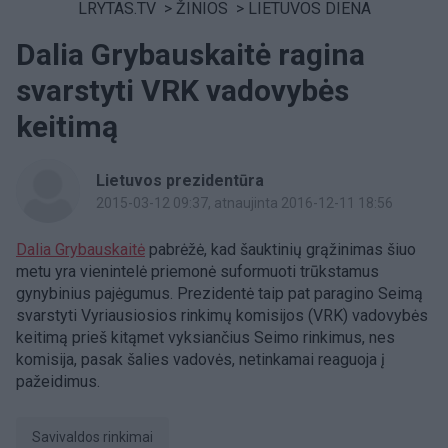
LRYTAS.TV
>
ŽINIOS
>
LIETUVOS DIENA
Dalia Grybauskaitė ragina
svarstyti VRK vadovybės
keitimą
Lietuvos prezidentūra
2015-03-12 09:37
, atnaujinta 2016-12-11 18:56
Dalia Grybauskaitė
pabrėžė, kad šauktinių grąžinimas šiuo
metu yra vienintelė priemonė suformuoti trūkstamus
gynybinius pajėgumus. Prezidentė taip pat paragino Seimą
svarstyti Vyriausiosios rinkimų komisijos (VRK) vadovybės
keitimą prieš kitąmet vyksiančius Seimo rinkimus, nes
komisija, pasak šalies vadovės, netinkamai reaguoja į
pažeidimus.
savivaldos rinkimai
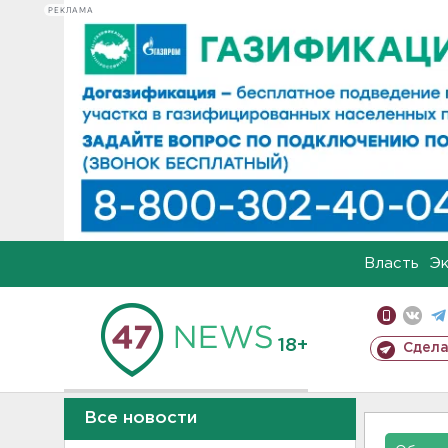
РЕКЛАМА
Власть
Э
18+
Сдела
Все новости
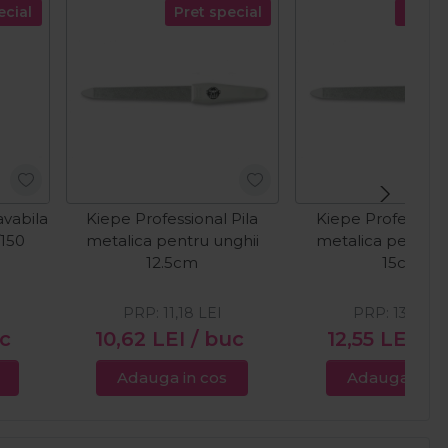
ecial
Pret special
Pret s
avabila
Kiepe Professional Pila
Kiepe Professiona
/150
metalica pentru unghii
metalica pentru 
12.5cm
15cm
PRP:
11,18
LEI
PRP:
13,21
LE
uc
10,62
LEI
/ buc
12,55
LEI
/ 
Adauga in cos
Adauga in c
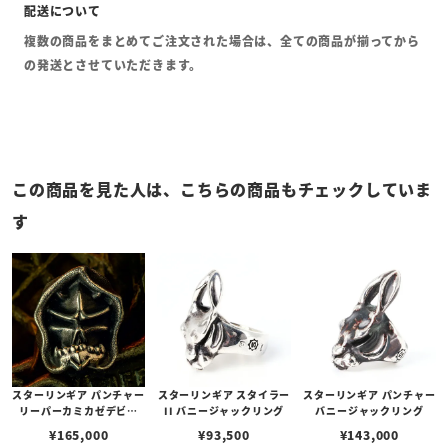
複数の商品をまとめてご注文された場合は、全ての商品が揃ってから
の発送とさせていただきます。
この商品を見た人は、こちらの商品もチェックしていま
す
スターリンギア パンチャー
スターリンギア スタイラー
スターリンギア パンチャー
リーパーカミカゼデビル
II バニージャックリング
バニージャックリング
w/ハンドテクスチャー
¥
165,000
¥
93,500
¥
143,000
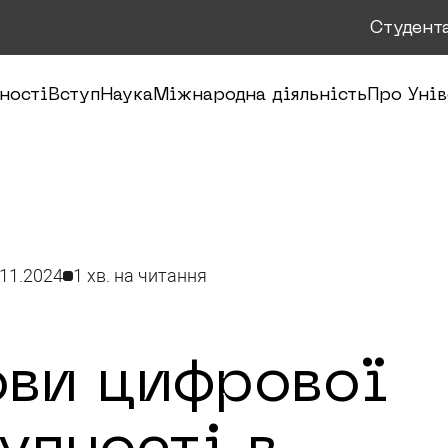
Студент
ності
Вступ
Наука
Міжнародна діяльність
Про Унів
.11.2024
1 хв. на читання
ви цифрової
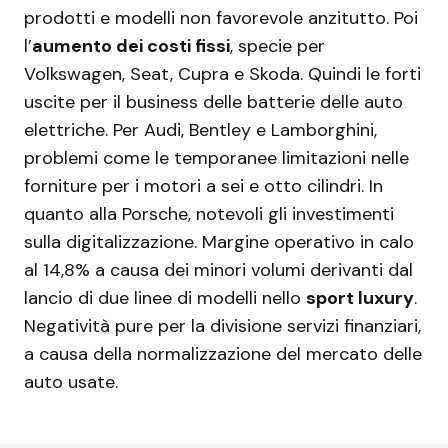
prodotti e modelli non favorevole anzitutto. Poi
l’
aumento dei costi fissi
, specie per
Volkswagen, Seat, Cupra e Skoda. Quindi le forti
uscite per il business delle batterie delle auto
elettriche. Per Audi, Bentley e Lamborghini,
problemi come le temporanee limitazioni nelle
forniture per i motori a sei e otto cilindri. In
quanto alla Porsche, notevoli gli investimenti
sulla digitalizzazione. Margine operativo in calo
al 14,8% a causa dei minori volumi derivanti dal
lancio di due linee di modelli nello
sport luxury
.
Negatività pure per la divisione servizi finanziari,
a causa della normalizzazione del mercato delle
auto usate.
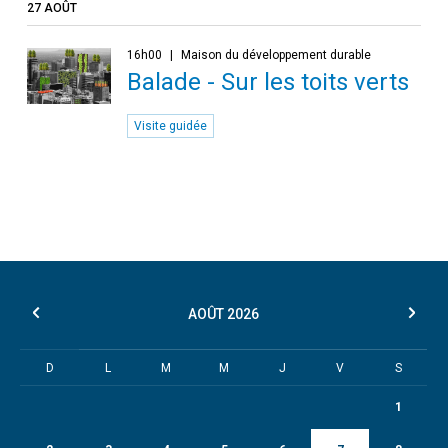
27 AOÛT
16h00
Maison du développement durable
Balade - Sur les toits verts
Visite guidée
AOÛT
2026
D
L
M
M
J
V
S
1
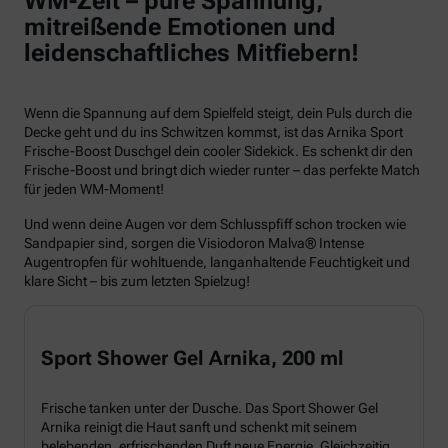
WM-Zeit – pure Spannung,
mitreißende Emotionen und
leidenschaftliches Mitfiebern!
Wenn die Spannung auf dem Spielfeld steigt, dein Puls durch die
Decke geht und du ins Schwitzen kommst, ist das Arnika Sport
Frische-Boost Duschgel dein cooler Sidekick. Es schenkt dir den
Frische-Boost und bringt dich wieder runter – das perfekte Match
für jeden WM-Moment!
Und wenn deine Augen vor dem Schlusspfiff schon trocken wie
Sandpapier sind, sorgen die Visiodoron Malva® Intense
Augentropfen für wohltuende, langanhaltende Feuchtigkeit und
klare Sicht – bis zum letzten Spielzug!
Sport Shower Gel Arnika, 200 ml
Frische tanken unter der Dusche. Das Sport Shower Gel
Arnika reinigt die Haut sanft und schenkt mit seinem
belebenden, erfrischenden Duft neue Energie. Gleichzeitig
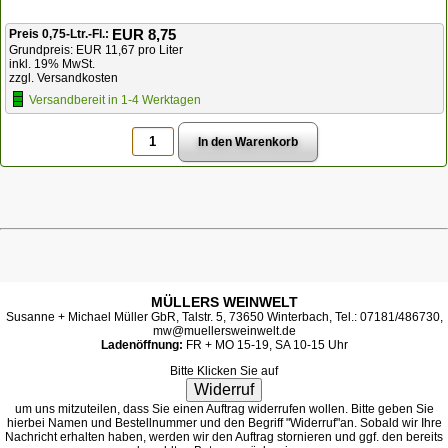
EUR 8,75
Preis 0,75-Ltr.-Fl.:
Grundpreis: EUR 11,67 pro Liter
inkl. 19% MwSt.
zzgl. Versandkosten
Versandbereit in 1-4 Werktagen
MÜLLERS WEINWELT
Susanne + Michael Müller GbR, Talstr. 5, 73650 Winterbach, Tel.: 07181/486730,
mw@muellersweinwelt.de
Ladenöffnung:
FR + MO 15-19, SA 10-15 Uhr
Bitte Klicken Sie auf
Widerruf
um uns mitzuteilen, dass Sie einen Auftrag widerrufen wollen. Bitte geben Sie
hierbei Namen und Bestellnummer und den Begriff "Widerruf"an. Sobald wir Ihre
Nachricht erhalten haben, werden wir den Auftrag stornieren und ggf. den bereits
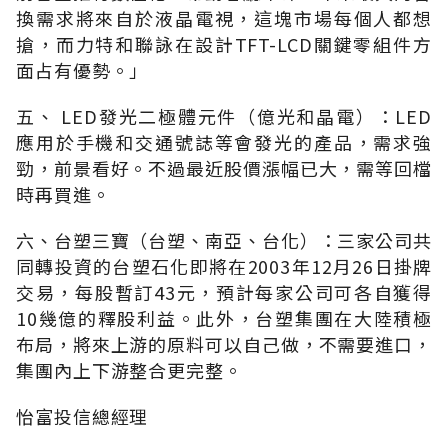
換需求將來自於液晶電視，這塊市場每個人都想
搶，而力特和聯詠在設計TFT-LCD關鍵零組件方
面占有優勢。」
五、 LED發光二極體元件（億光和晶電）：LED
應用於手機和交通號誌等會發光的產品，需求強
勁，前景看好。不過最近股價漲幅已大，需等回檔
時再買進。
六、台塑三寶（台塑、南亞、台化）：三家公司共
同轉投資的台塑石化即將在2003年12月26日掛牌
交易，每股暫訂43元，預計每家公司可各自獲得
10幾億的釋股利益。此外，台塑集團在大陸積極
布局，將來上游的原料可以自己做，不需要進口，
集團內上下游整合更完整。
怡富投信總經理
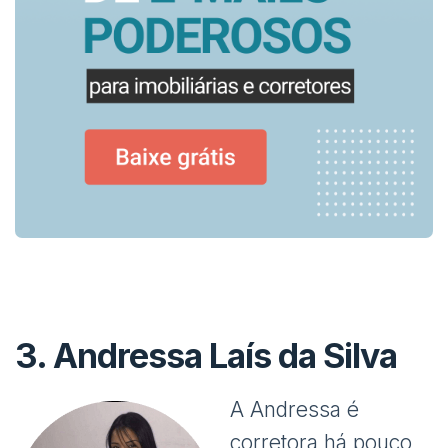
3.
Andressa Laís da Silva
A Andressa é
corretora há pouco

**TASK ITEM**
Copy out each line of the entries that holds "pentru".

**RESPONSE FOR THIS EXERCISE**
metalica pentru unghii
metalica pentru 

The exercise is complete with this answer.